## RECORDS SHOWN:
- - - -
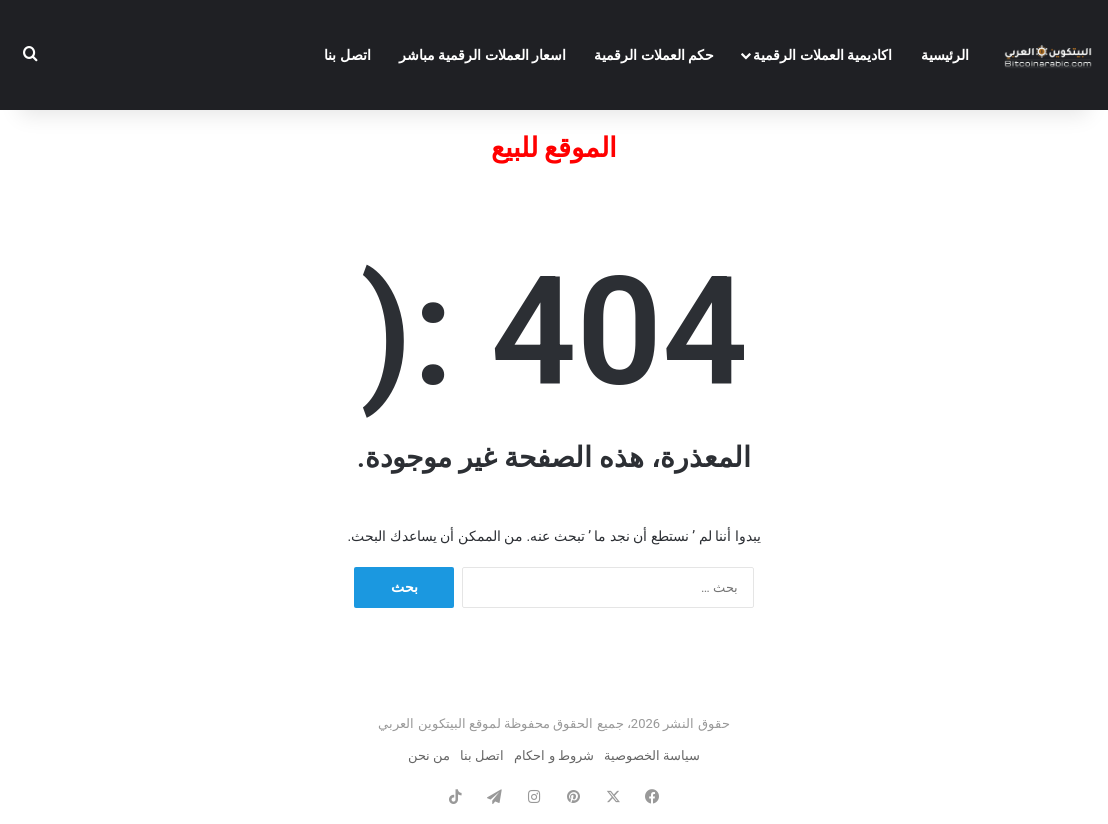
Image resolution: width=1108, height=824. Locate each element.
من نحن (429, 755)
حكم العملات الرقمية (654, 55)
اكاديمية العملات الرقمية (822, 55)
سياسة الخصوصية (652, 755)
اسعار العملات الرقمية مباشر (482, 55)
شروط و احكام (553, 755)
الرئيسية (945, 55)
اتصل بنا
- - - -
## TASK:
The records above need to be given again exactly. Omit the pictures.

## TASK OUTPUT:
Image resolution: width=1108, height=824. Locate each element.
من نحن (429, 755)
حكم العملات الرقمية (654, 55)
اكاديمية العملات الرقمية (822, 55)
سياسة الخصوصية (652, 755)
اسعار العملات الرقمية مباشر (482, 55)
شروط و احكام (553, 755)
الرئيسية (945, 55)
اتصل بنا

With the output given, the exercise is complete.